There was another older thread on multiple linear regression where I made the following observation:
It is hard to beat the simplicity of Dr. Harrell’s recommendation of semi-parametric modelling as a general rule. I’m pretty surprised at how much of applied stats can be compressed into proportional odds models. This strikes me as something only someone with decades of applied stats experience would figure out.
I merely emphasize O’Gorman’s work on adaptive testing and estimation because it explicitly demonstrates sound statistical thinking, especially in the contexts where naive parametric modelling dominates. There have been threads where even the proper use of proportional odds models have come under excessive scrutiny from subject matter experts. For example:
Uddin M, Bashir NZ, Kahan BC. Evaluating whether the proportional odds models to analyse ordinal outcomes in COVID-19 clinical trials is providing clinically interpretable treatment effects: A systematic review. Clinical Trials. 2023;21(3):363-370. doi:10.1177/17407745231211272
You can see an analysis by @f2harrell of this misplaced criticism here:
I particularly appreciate O’Gorman’s proof in [1], where he demonstrates the ability of \alpha to be maintained in an adaptive test via a reference to the nonparametric Hogg, Fisher, Randal procedure.

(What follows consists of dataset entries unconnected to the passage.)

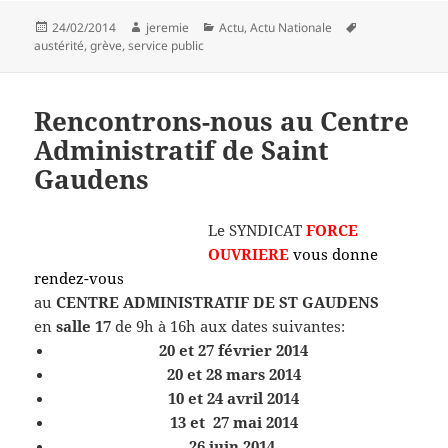
Publié
Auteur
Catégories
Mots-
24/02/2014
jeremie
Actu
,
Actu Nationale
le
clés
austérité
,
grève
,
service public
Rencontrons-nous au Centre
Administratif de Saint
Gaudens
Le SYNDICAT
FORCE
OUVRIERE
vous donne
rendez-vous
au
CENTRE ADMINISTRATIF DE ST GAUDENS
en
salle 17
de 9h à 16h aux dates suivantes:
20 et 27 février 2014
20 et 28 mars 2014
10 et 24 avril 2014
13 et 27 mai 2014
26 juin 2014.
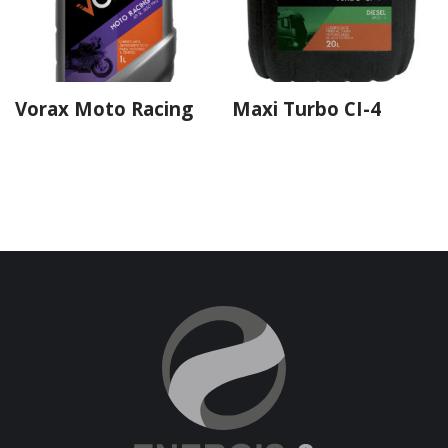
Vorax Moto Racing
Maxi Turbo CI-4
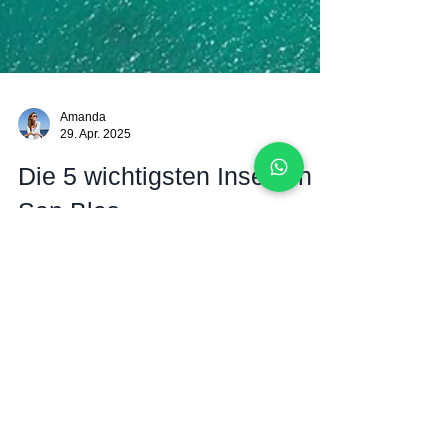
Amanda
29. Apr. 2025
Die 5 wichtigsten Inseln in
San Blas
Entdecken Sie die schönsten Inseln in San Blas Die
San Blas Inseln, ein atemberaubender Archipel vor der
Küste Panamas, sind ein Paradies...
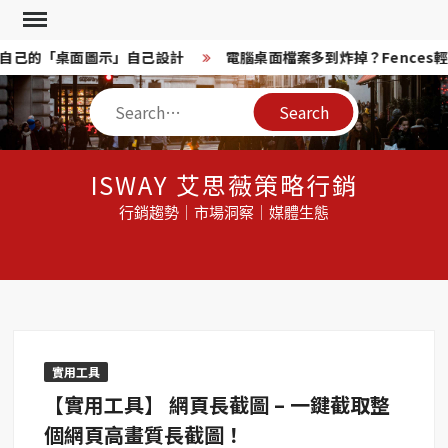
Skip
to
換！自己的「桌面圖示」自己設計
電腦桌面檔案多到炸掉？Fences
content
Search
ISWAY 艾思薇策略行銷
行銷趨勢｜市場洞察｜媒體生態
實用工具
【實用工具】 網頁長截圖 – 一鍵截取整
個網頁高畫質長截圖！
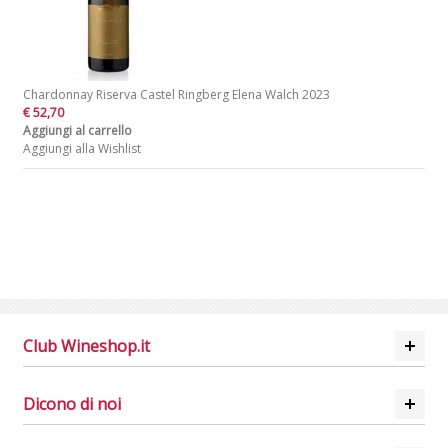
Chardonnay Riserva Castel Ringberg Elena Walch 2023
€ 52,70
Aggiungi al carrello
Aggiungi alla Wishlist
Club Wineshop.it
Dicono di noi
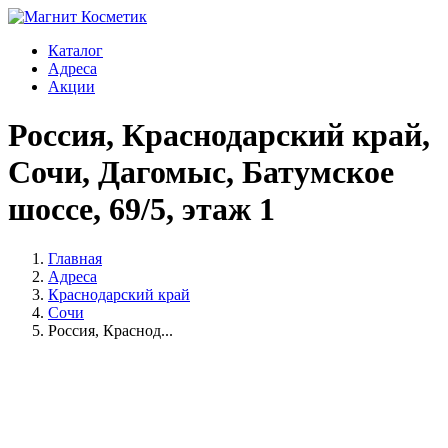
Каталог
Адреса
Акции
Россия, Краснодарский край,
Сочи, Дагомыс, Батумское
шоссе, 69/5, этаж 1
Главная
Адреса
Краснодарский край
Сочи
Россия, Краснод...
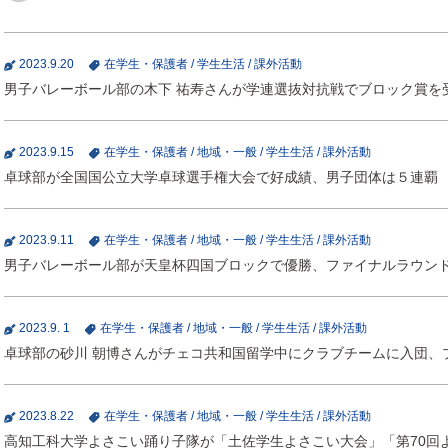
2023.9.20
在学生・保護者
/
学生生活
/
課外活動
男子バレーボール部の木下 祐寿さんが学連選抜対抗戦でブロック賞を
2023.9.15
在学生・保護者
/
地域・一般
/
学生生活
/
課外活動
卓球部が全国国公立大学卓球選手権大会で好成績、男子団体は５連覇
2023.9.11
在学生・保護者
/
地域・一般
/
学生生活
/
課外活動
男子バレーボール部が天皇杯四国ブロックで優勝、ファイナルラウン
2023.9. 1
在学生・保護者
/
地域・一般
/
学生生活
/
課外活動
卓球部の砂川 朝博さんがチェコ共和国留学中にクラブチームに入団、
2023.8.22
在学生・保護者
/
地域・一般
/
学生生活
/
課外活動
高知工科大学よさこい踊り子隊が「土佐学生よさこい大会」「第70回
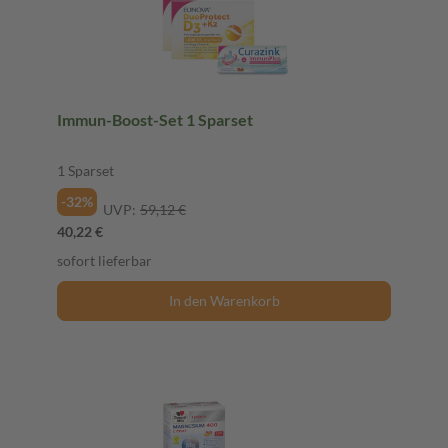
Immun-Boost-Set 1 Sparset
1 Sparset
-32%
UVP:
59,12 €
40,22 €
sofort lieferbar
In den Warenkorb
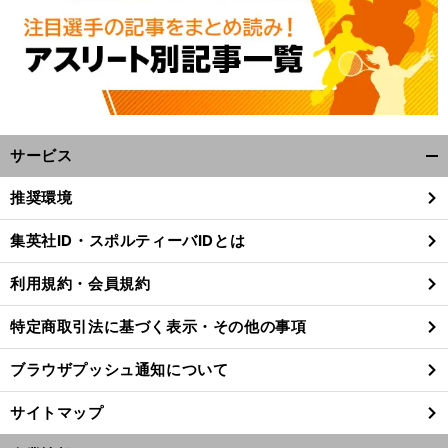
サービス
開
く/
推奨環境
閉
じ
集英社ID・スポルティーバIDとは
る
利用規約・会員規約
特定商取引法に基づく表示・その他の事項
ブラウザプッシュ通知について
サイトマップ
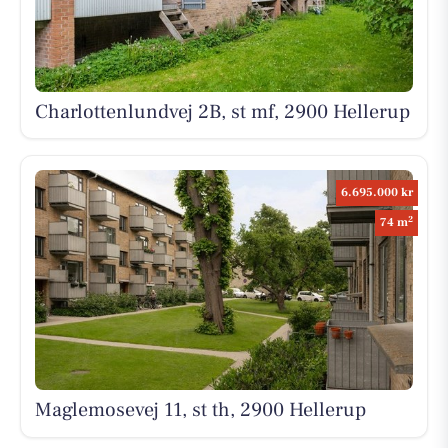
Charlottenlundvej 2B, st mf, 2900 Hellerup
6.695.000 kr
2
74 m
Maglemosevej 11, st th, 2900 Hellerup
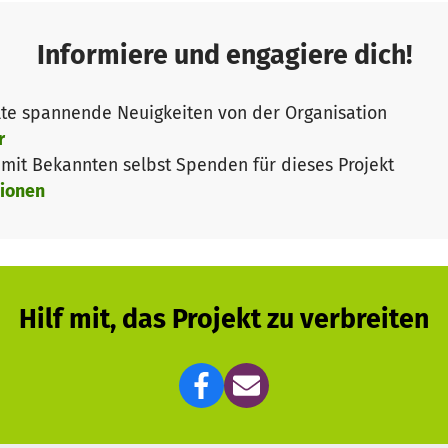
' und übernehmen Patenschaften für junge Auszubildend
im Projekt arbeiten ehrenamtlich, haben während ihres Au
Informiere und engagiere dich!
de Unkosten im Praxis- sowie privaten Bereich.
tz! Ohne Menschen wie sie, wäre unsere Hilfe nicht mögli
te spannende Neuigkeiten von der Organisation
de, unsere Arbeit in Nepal auf stabile Beine zu stellen!
r
it Bekannten selbst Spenden für dieses Projekt
ionen
Hilf mit, das Projekt zu verbreiten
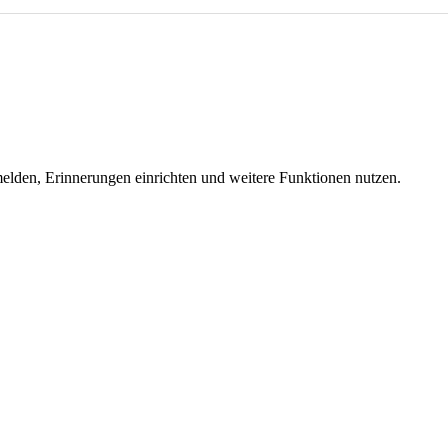
melden, Erinnerungen einrichten und weitere Funktionen nutzen.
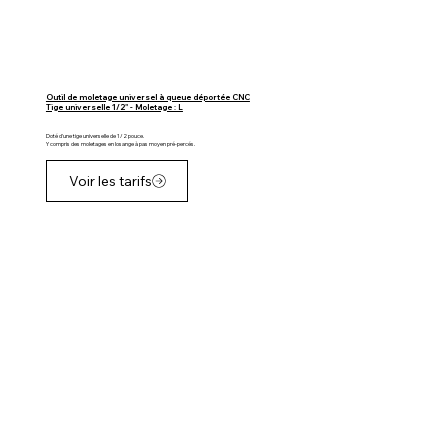
Outil de moletage universel à queue déportée CNC
Tige universelle 1/2" - Moletage : L
Doté d'une tige universelle de 1/2 pouce.
Y compris des moletages en losange à pas moyen pré-percés.
Voir les tarifs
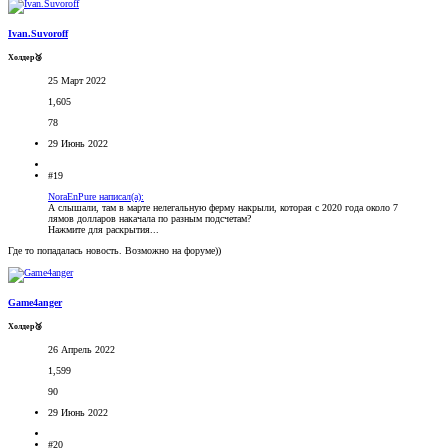
Ivan.Suvoroff
Холдер🥉
25 Март 2022
1,605
78
29 Июнь 2022
#19
NoraEnPure написал(а):
А слышали, там в марте нелегальную ферму накрыли, которая с 2020 года около 7
лямов долларов накачала по разным подсчетам?
Нажмите для раскрытия...
Где то попадалась новость. Возможно на форуме))
Game4anger
Холдер🥉
26 Апрель 2022
1,599
90
29 Июнь 2022
#20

Ultimately, serious consideration needs to be given whether a parametric or semi-parametric approach should be taken towards the data. For many clinical outcomes scenarios, the proportional odds models is the preferred approach, despite the common use of parametric methods in the literature.

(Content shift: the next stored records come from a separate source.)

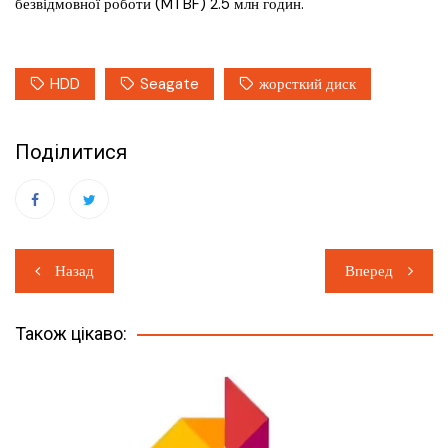
безвідмовної роботи (MTBF) 2.5 млн годин.
HDD
Seagate
жорсткий диск
Поділитися
Навігація
Назад
Вперед
записів
Також цікаво:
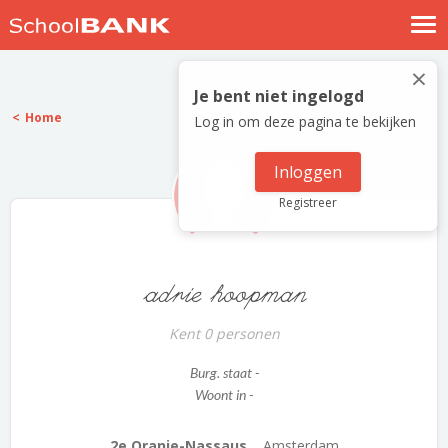
Nostalgische verhalen
×
Log in
Je bent niet ingelogd
Home
Log in om deze pagina te bekijken
Meld je gratis aan
Help
Inloggen
Registreer
adrie hoopman
Kent 0 personen
Burg. staat -
Woont in -
2e Oranje-Nassaus...
Amsterdam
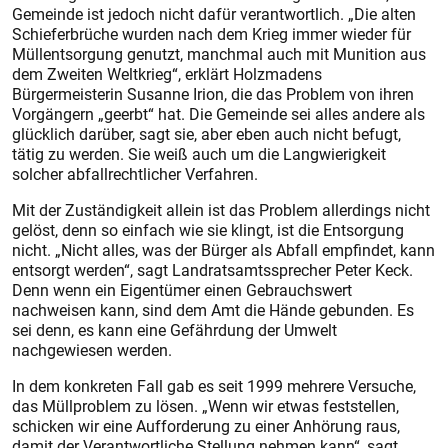
Gemeinde ist jedoch nicht dafür verantwortlich. „Die alten
Schieferbrüche wurden nach dem Krieg immer wieder für
Müllentsorgung genutzt, manchmal auch mit Munition aus
dem Zweiten Weltkrieg“, erklärt Holzmadens
Bürgermeisterin Susanne Irion, die das Problem von ihren
Vorgängern „geerbt“ hat. Die Gemeinde sei alles andere als
glücklich darüber, sagt sie, aber eben auch nicht befugt,
tätig zu werden. Sie weiß auch um die Langwierigkeit
solcher abfallrechtlicher Verfahren.
Mit der Zuständigkeit allein ist das Problem allerdings nicht
gelöst, denn so einfach wie sie klingt, ist die Entsorgung
nicht. „Nicht alles, was der Bürger als Abfall empfindet, kann
entsorgt werden“, sagt Landratsamtssprecher Peter Keck.
Denn wenn ein Eigentümer einen Gebrauchswert
nachweisen kann, sind dem Amt die Hände gebunden. Es
sei denn, es kann eine Gefährdung der Umwelt
nachgewiesen werden.
In dem konkreten Fall gab es seit 1999 mehrere Versuche,
das Müllproblem zu lösen. „Wenn wir etwas feststellen,
schicken wir eine Aufforderung zu einer Anhörung raus,
damit der Verantwortliche Stellung nehmen kann“, sagt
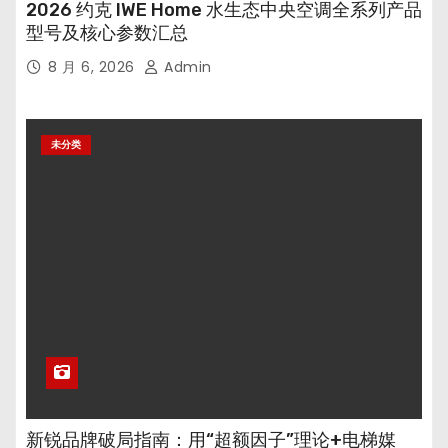
2026 约克 IWE Home 水生态中央空调全系列产品
型号及核心参数汇总
8 月 6, 2026
Admin
未分类
新锐品牌破局指南：用“超额因子”理论+电梯媒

For scenarios where parametric modelling is reasonable and expected, O’Gorman’s adaptive procedures are worth considering, even if the proportional odds model would give a reasonable answer, simply because:
- It will be easier to defend to reviewers,
- There will be a small power advantage to parametric models over semi-parametric models when parametric assumptions are justified.
References
-
O’Gorman, T. W. (2004). Applied adaptive statistical methods: tests of significance and confidence intervals. Society for Industrial and Applied Mathematics.
-
O’Gorman, T. W. (2012). Adaptive tests of significance using permutations of residuals with R and SAS. John Wiley & Sons.